Muito antes das bandas que atualmente imediatamente associamos ao Disco-Sound, como por exemplo, os Bee Gees ou os Village People, havia músicos e cantores que compunham temas, que expressavam a vida, a cultura e as preocupações da comunidade negra e da dos gays. Expressavam-no no ritmo, nas letras e nas melodias, mas também através da dança.
Vejamos um exemplo de um dos momentos iniciais do Disco-Sound. O tema intitula-se “The Love I Lost” e é interpretado por Harold Melvin & the Blue Note. Se forem ver o vídeo que abaixo vos deixamos, verificarão que os diversos elementos da banda ainda se movimentam de um modo estereotipado, com uma coreografia muito encenada.

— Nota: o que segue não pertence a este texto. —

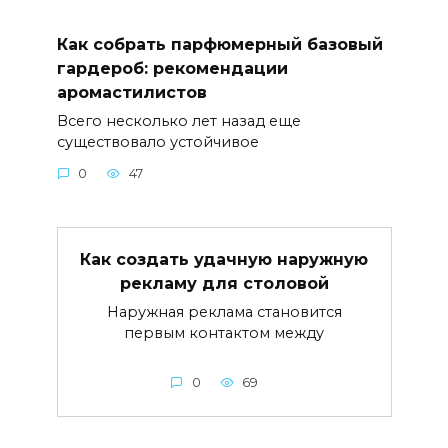
Как собрать парфюмерный базовый
гардероб: рекомендации
аромастилистов
Всего несколько лет назад еще
существовало устойчивое
0
47
Как создать удачную наружную
рекламу для столовой
Наружная реклама становится
первым контактом между
0
69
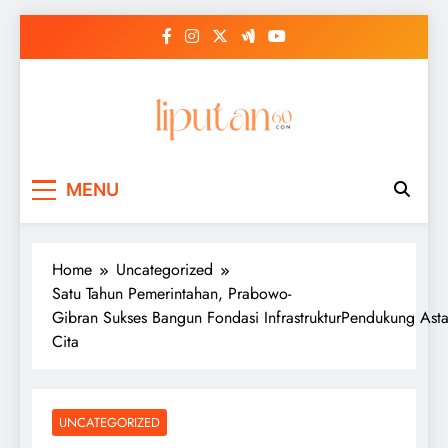
Skip
to
content
MENU
Home
Uncategorized
Satu Tahun Pemerintahan, Prabowo-
Gibran Sukses Bangun Fondasi InfrastrukturPendukung Ast
Cita
UNCATEGORIZED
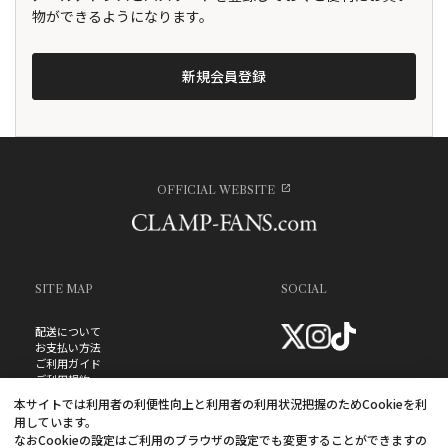
物ができるようになります。
OFFICIAL WEBSITE
SITE MAP
SOCIAL
配送について
お支払い方法
ご利用ガイド
ご利用規約
お問い合わせ
本サイトでは利用者の利便性向上と利用者の利用状況把握のためCookieを利
プライバシーポリシー
用しています。
よくあるご質問
なおCookieの設定はご利用のブラウザの設定でも変更することができますの
特定商取引法に基づく表記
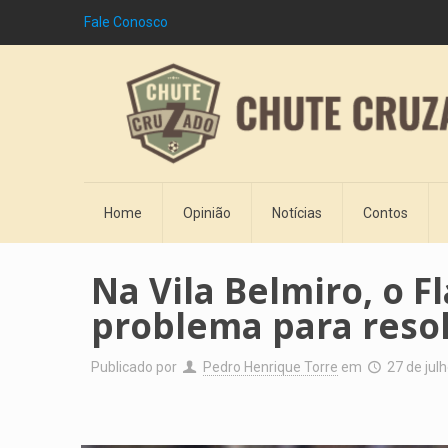
Fale Conosco
Home
Opinião
Notícias
Contos
Na Vila Belmiro, o 
problema para reso
Publicado por
Pedro Henrique Torre
em
27 de jul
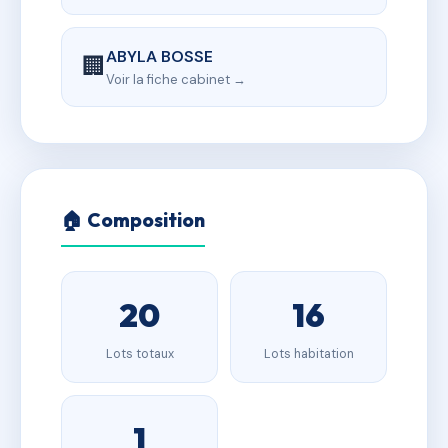
ABYLA BOSSE
🏢
Voir la fiche cabinet →
🏠 Composition
20
16
Lots totaux
Lots habitation
1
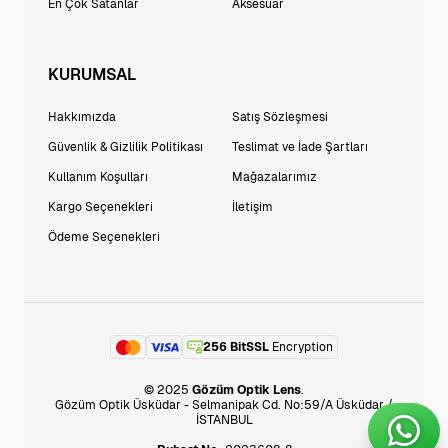
En Çok Satanlar
Aksesuar
KURUMSAL
Hakkımızda
Satış Sözleşmesi
Güvenlik & Gizlilik Politikası
Teslimat ve İade Şartları
Kullanım Koşulları
Mağazalarımız
Kargo Seçenekleri
İletişim
Ödeme Seçenekleri
256 BitSSL
Encryption
© 2025
Gözüm Optik Lens
.
Gözüm Optik Üsküdar - Selmanipak Cd. No:59/A Üsküdar /
İSTANBUL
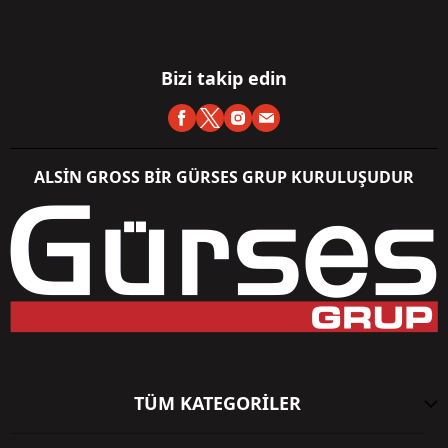
Bizi takip edin
ALSİN GROSS BİR GÜRSES GRUP KURULUŞUDUR
TÜM KATEGORİLER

Contudo, perceberão também que o vocalista, Teddy Pendergrass, que rapidamente se separaria da banda, ensaia já movimentos mais libertos e arrisca tons e vocalizações que o distinguem claramente dos restantes intérpretes do conjunto.
Mas, o mais notório, é que todo o público dança e fá-lo de um modo ágil e livre, como até então ninguém fazia. Se juntarmos a isso o facto da letra do tema não falar de um amor feliz, coisa muito mais agradável e comercial, e sim de uma separação sem regresso possível, está dado o tom para a revolução que foi o Disco-Sound.
Quando há uma revolução, ela ocorre sempre de uma forma transversal, ou seja, os seus efeitos fazem-se sentir por todos os lados e, ao mesmo tempo, atravessam e cruzam os mais diversos pontos. Por consequência, o que estava aqui passa para ali, o que estava acoli vai para acolá. Tudo se transforma e se altera, e o que antes estava separado e estanque, muda de lugar e passa então a estar misturado com todo o restante.
Como é evidente, tal consideração aplica-se a todas as revoluções políticas e sociais. Pensemos por exemplo, na maior e mais influente de todas, a Revolução Francesa. Subitamente, a realeza e a nobreza deixaram de o ser, o clero mudou de lugar na escala social e o povo ascendeu, passando a estar representado em todas as assembleias e locais onde se tomavam as decisões. Em síntese, nada ficou como dantes, tudo se misturou e as mudanças foram absolutamente transversais.
Há quem não goste de revoluções, estarão no seu direito, mas é um modo tacanho de se pensar. Há milénios a descoberta do fogo foi uma revolução, assim como o terá sido a invenção da roda e da escrita, outro tanto o terão sido sido a descoberta da América, a pintura de Picasso ou a música dos Beatles.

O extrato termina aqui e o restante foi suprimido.